Work required ▸ Counting only the lines below that contain the word "можно", what is the total? Give it with no other words.

Task material ▸
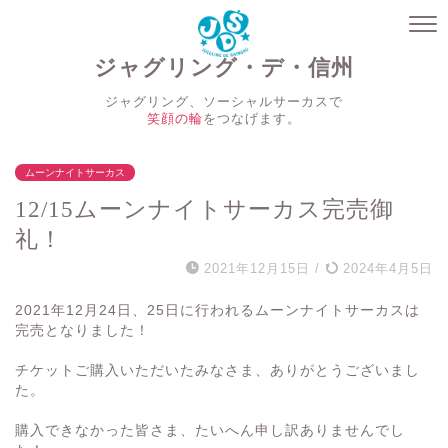
ジャグリング・デ・信州
ジャグリング、ソーシャルサーカスで
笑顔の輪
をつなげます。
ムーンナイトサーカス
12/15ムーンナイトサーカス完売御
礼！
2021年12月15日
/
2024年4月5日
2021年12月24日、25日に行われるムーンナイトサーカスは
完売となりました！
チケットご購入いただいたみなさま、ありがとうございまし
た。
購入できなかった皆さま、たいへん申し訳ありませんでし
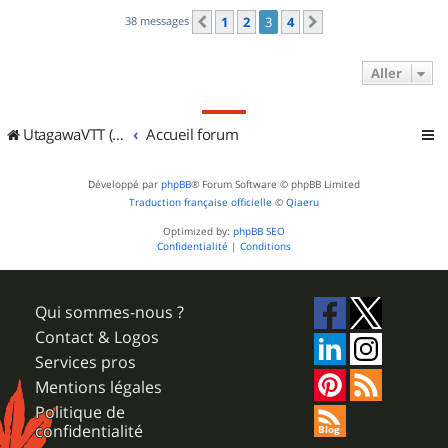
38 messages
1
2
3
4
Précédent
Suivant
Aller
UtagawaVTT (Randos VTT et VTTAE avec traces GPS)
Accueil forum
Développé par
phpBB
® Forum Software © phpBB Limited
Traduction française officielle
©
Qiaeru
Optimized by:
phpBB SEO
Confidentialité
|
Conditions
Qui sommes-nous ?
Contact & Logos
Services pros
Mentions légales
Politique de
confidentialité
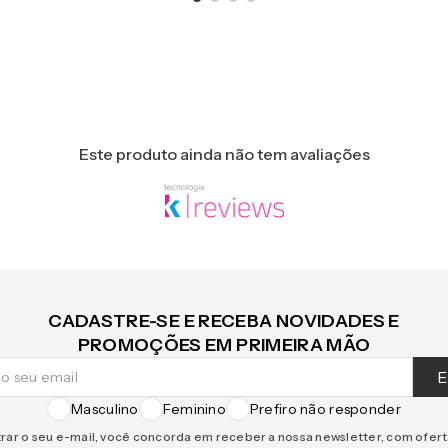
Este produto ainda não tem avaliações
CADASTRE-SE E RECEBA NOVIDADES E
PROMOÇÕES EM PRIMEIRA MÃO
E
Masculino
Feminino
Prefiro não responder
rar o seu e-mail, você concorda em receber a nossa newsletter, com ofer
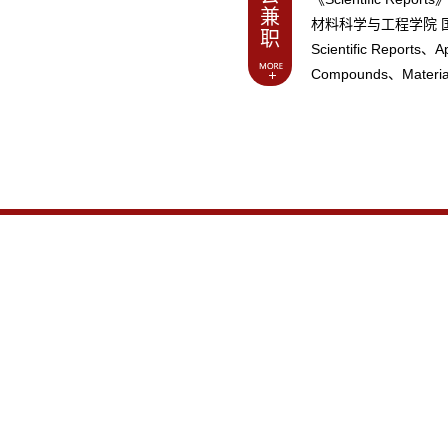
兼
材料科学与工程学院 
职
Scientific Reports、Ap
Compounds、Mater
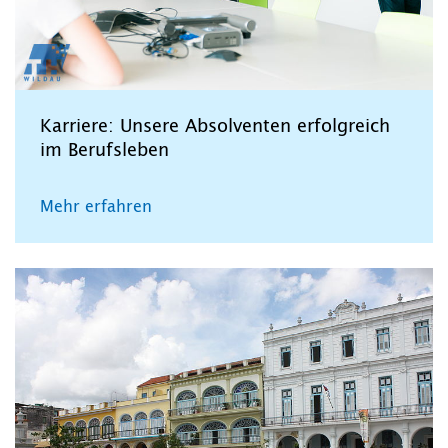
Karriere: Unsere Absolventen erfolgreich
im Berufsleben
Mehr erfahren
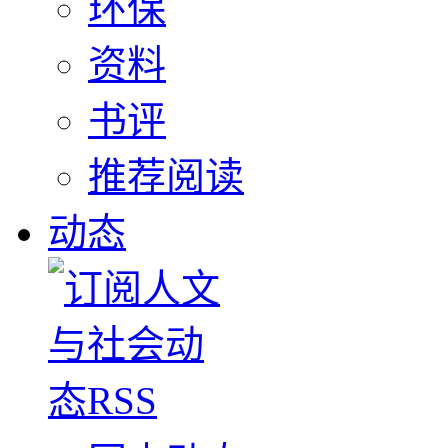
环保
资料
书评
推荐阅读
动态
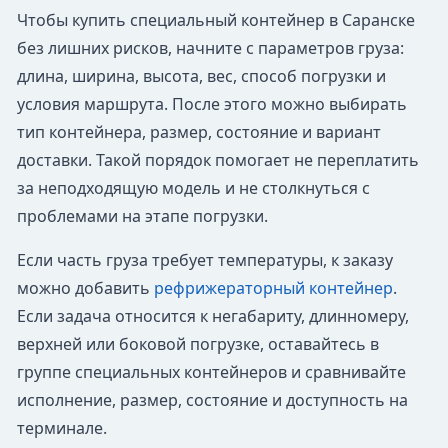
Чтобы купить специальный контейнер в Саранске
без лишних рисков, начните с параметров груза:
длина, ширина, высота, вес, способ погрузки и
условия маршрута. После этого можно выбирать
тип контейнера, размер, состояние и вариант
доставки. Такой порядок помогает не переплатить
за неподходящую модель и не столкнуться с
проблемами на этапе погрузки.
Если часть груза требует температуры, к заказу
можно добавить
рефрижераторный контейнер
.
Если задача относится к негабариту, длинномеру,
верхней или боковой погрузке, оставайтесь в
группе специальных контейнеров и сравнивайте
исполнение, размер, состояние и доступность на
терминале.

Task result ▸ 2